GOP's Ron Johnson forced to admit 'we don't know' if Biden tapes actually exist
Ron Johnson speaks to CNN (screen grab)

Sen. Ron Johnson (R-WI) was forced to admit that evidence proving President Joe Biden's corruption may not actually exist.

An FBI informant allegedly told investigators that a Ukrainian oligarch claimed to have 17 recordings of the president and his son Hunter Biden that could prove bribery allegations, according to Sen. Chuck Grassley (R-IA).

But Johnson told NewsmaxTV Thursday that Republicans had been unable to substantiate any of that.

"We don't know, and Sen. Grassley has never said, they exist," Johnson said.

"He just said that there's an FBI report on a confidential human source, and that confidential human source says that the person he was talking to said that he taped, he recorded 17 times, 15 times with Hunter, twice with Joe Biden.

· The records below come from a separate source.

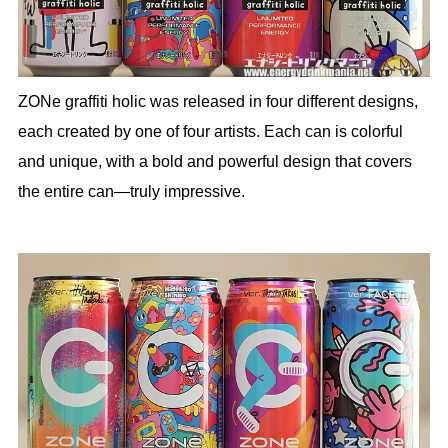
ZONe graffiti holic was released in four different designs,
each created by one of four artists. Each can is colorful
and unique, with a bold and powerful design that covers
the entire can—truly impressive.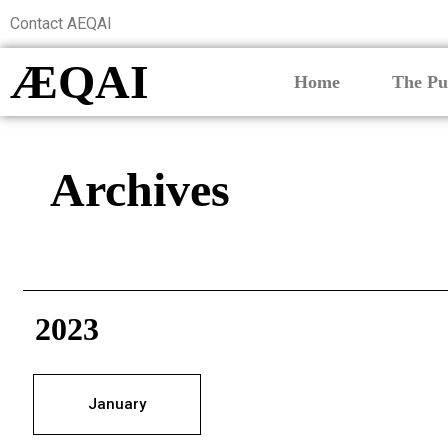
Contact AEQAI
ÆQAI
Home
The Pu
Archives
2023
January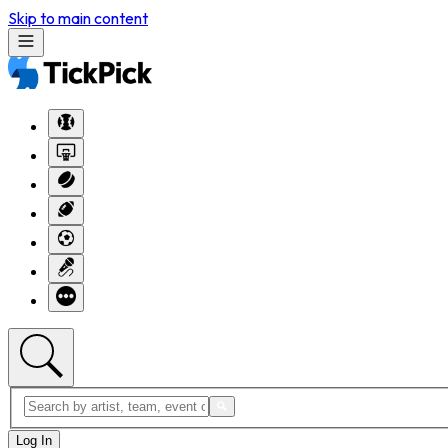
Skip to main content
Log In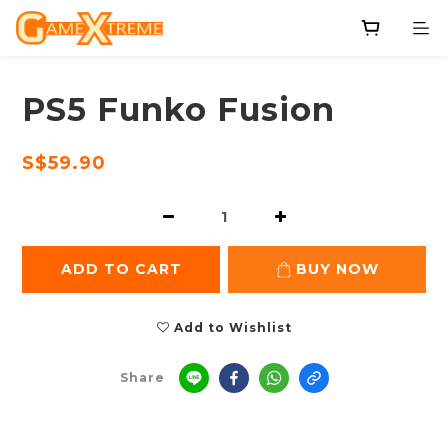
PS5 Funko Fusion
S$59.90
ADD TO CART
BUY NOW
Add to Wishlist
Share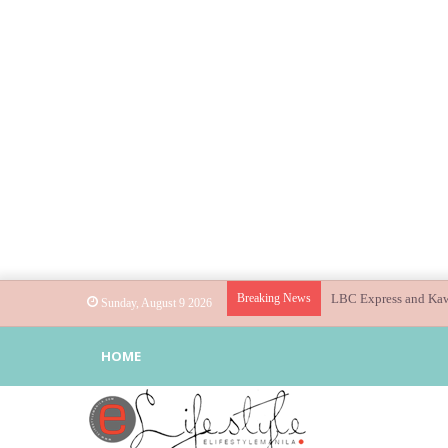
Breaking News
Globe helps parents g
Sunday, August 9 2026
HOME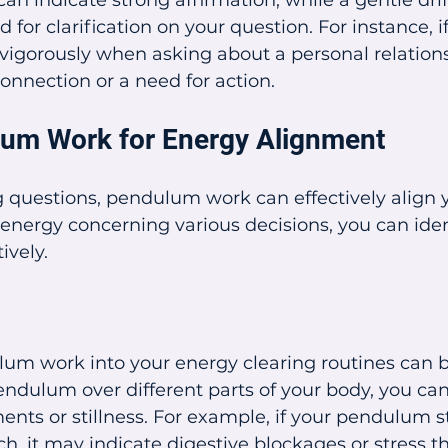
an indicate strong affirmation, while a gentle dri
 for clarification on your question. For instance, if
gorously when asking about a personal relations
onnection or a need for action.
um Work for Energy Alignment
questions, pendulum work can effectively align y
energy concerning various decisions, you can iden
ively.
um work into your energy clearing routines can be
ndulum over different parts of your body, you can
nts or stillness. For example, if your pendulum sta
, it may indicate digestive blockages or stress th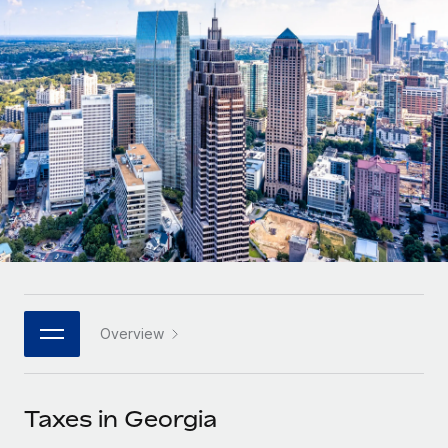
Onboard and manage contractors globally
Contractor payout calculator
Login
Nederlands
Explore currency options and payout speeds for global
PEO
GROWTH STAGE
contractors
Outsource complex employment tasks
Français
Startups
Agile global HR & payroll solutions for growing
LEARN WITH REMOTE
Deutsch
companies
INFRASTRUCTURE
Research & Guides
Remote Embedded
Mid-market
Español
Seamlessly integrate HR into workflows
Case studies
Expand teams with tailored HR solutions
Italiano
Platform
HR Glossary
Enterprise
Built-in core HR functions for your team
Global HR for large businesses
Português (Portugal)
Checklists & Templates
Connect
New
Job Description Library
日本語
Connect any AI tool to Remote using our MCP
PARTNER WITH US
Overview
Strategic technology partners
Webinars
Integrations
한국어
Flexibly embed global HR into your platform
Streamline processes with essential business tools
Events
Taxes in Georgia
中文（简体）
Become a partner
Newsroom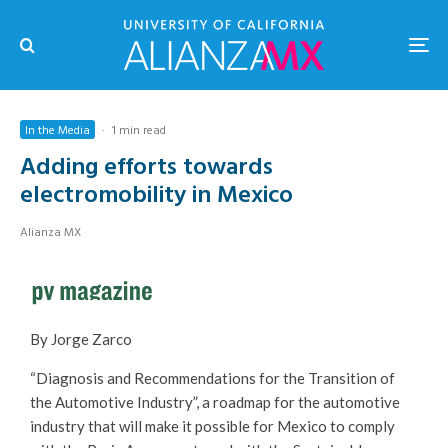
In the Media
·
1 min read
Adding efforts towards
electromobility in Mexico
Alianza MX
By Jorge Zarco
“Diagnosis and Recommendations for the Transition of
the Automotive Industry”, a roadmap for the automotive
industry that will make it possible for Mexico to comply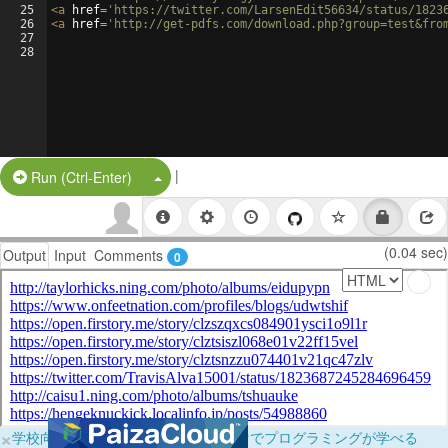
25
<
a
href
=
'https://twitter.com/LarsenEdit56634/status/1823
26
<
a
href
=
'http://get-pdfs.com/download.php?group=test&fro
27
28
|
Split Button!
Run (Ctrl-Enter)
(0.04 sec)
Output
Input
Comments
0
×
学校向けに無料提供中！ブラウザだけでプログラミングが学べる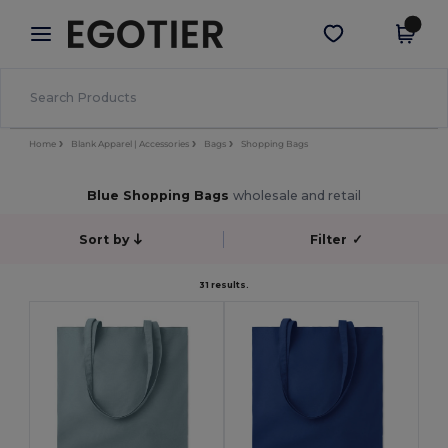
×
Egotier App
Get the app
Better prices on app!
Home
Blank Apparel | Accessories
Bags
Shopping Bags
Blue Shopping Bags
wholesale and retail
Sort by
Filter
✓
31 results.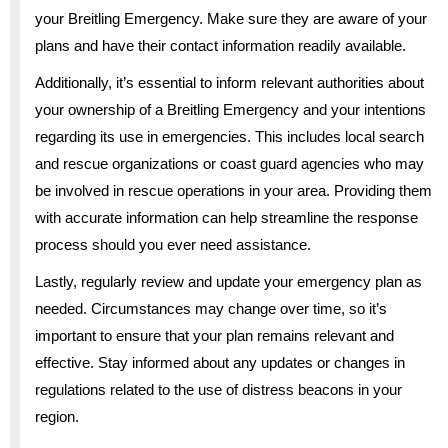
your Breitling Emergency. Make sure they are aware of your
plans and have their contact information readily available.
Additionally, it’s essential to inform relevant authorities about
your ownership of a Breitling Emergency and your intentions
regarding its use in emergencies. This includes local search
and rescue organizations or coast guard agencies who may
be involved in rescue operations in your area. Providing them
with accurate information can help streamline the response
process should you ever need assistance.
Lastly, regularly review and update your emergency plan as
needed. Circumstances may change over time, so it’s
important to ensure that your plan remains relevant and
effective. Stay informed about any updates or changes in
regulations related to the use of distress beacons in your
region.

"But we don't know but well, Sen. Grassley and I are asking questions, is what did the FBI do with that evidence, and it's very curious that the FBI redacted that when they gave that FD-1023 form to the House, why would they do that? I certainly understand the sensitivity of these confidential human sources and all that, but there was no further risk to the source. Knowing whether or not there are those videotapes seems like the FBI's just covering up for Joe and Hunter Biden."

Top House Republicans, including Judiciary Committee chairman Jim Jordan (R-OH) and Oversight Committee James Comer (R-KY) have also conceded they don't know whether the tapes exist.

“We don’t know if they are legit or not," Comer said.